Tactics like passwordless access, device reputation management, transaction verification and adaptive authentication can help fight fraud without disrupting the consumer experience. These solutions both validate users and devices, while also proactively detecting and alerting banks to fraudulent patterns for quick remediation.
Banks should also work together with the relevant government bodies and regulators to ensure a well-rounded approach to security measures. For example, in the wake of the recent OCBC SMS phishing scam in Singapore, industry stakeholders have been working towards an ecosystem approach to strengthening security defences – which spans government ministries, banks and telecommunication players alike.
Challenges for banks in Asia three years into the pandemic
Zhi-Ying Barry, senior analyst with Forrester said with tightening net interest margins, banks across Asia-Pacific are feeling the pressure of sustaining profits while keeping costs low.
Many banks have accelerated technology and digital initiatives during the pandemic, such as investing in automation projects, as well as digital sales and servicing to drive operational efficiency, improve customer experience and reduce costs.
“But banks still struggle to keep up with increasing customer expectations and demands, particularly when it comes to anticipating their needs, serving customers in their moments of need whenever and wherever they are,” she added.
Have the industry responses in terms of new channels been accepted by customers – both consumers and corporate?
“We’ve seen the proliferation of digital payments over the pandemic, which was particularly pronounced with the older age groups. Digital wallet adoption has also increased. For businesses, many also started to use digital channels to apply for government grants and subsidies, as well as for loans and various lines of credit,” said Barry.
Asked for an indication of IT investment strategies in the coming years, Forrester’s Barry is confident that financial services firms will be doubling down on investments in digital platforms, automation, and cloud migration to deliver compelling experiences.
Key points of study
Omnichannel touchpoints are increasingly important in digital banking: 88% of respondents from Singapore said they prefer to do their banking online in some form – clear evidence that digital banking is the new norm.

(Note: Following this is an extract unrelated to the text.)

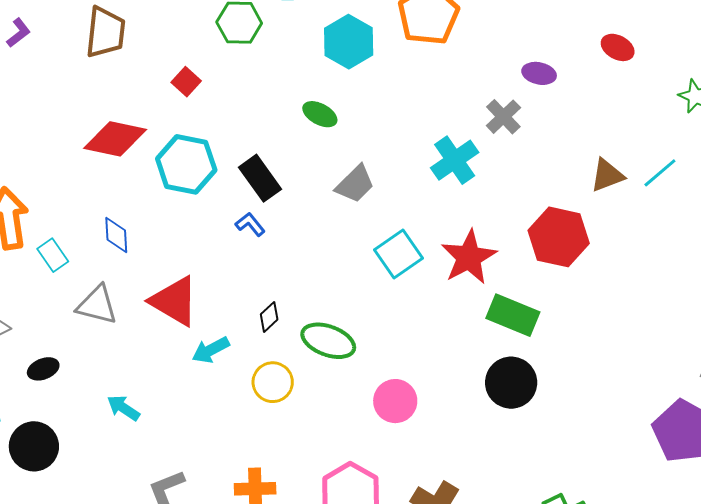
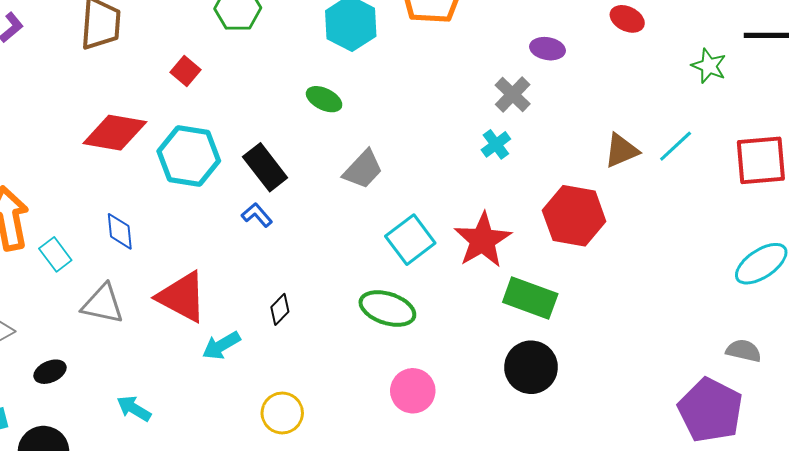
cyan cross: (455, 160) -> (496, 144), moved, size x0.6
green ellipse: (328, 341) -> (387, 308), moved
yellow circle: (273, 382) -> (282, 413), moved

However, it is still essential to provide a variety of digital options, as 65% said they prefer using the app from their bank, while 23% prefer their desktop web browser. Some people do still prefer in-person banking, such as at a branch (8%) or at an interactive teller machine (3%). This is aligned with global trends, and it is essential for banks to offer omnichannel, digital-first solutions to resonate with today’s consumers.
There is widespread interest in the digital banking atmosphere, with 69% of respondents from Singapore saying they would consider using a branchless online banking service for their banking.
Customers are security-conscious and lack of security can have damaging consequences: 98% of respondents from Singapore said they were concerned about the potential of banking or credit fraud as banking and credit become more digital.
Many respondents had personal experience with these fraud risks, with 33% saying they have received notification of a personal banking or credit fraud in the past 12 months. These incidents clearly damage customer loyalty, as 65% of respondents notified of fraud changed their bank as a result.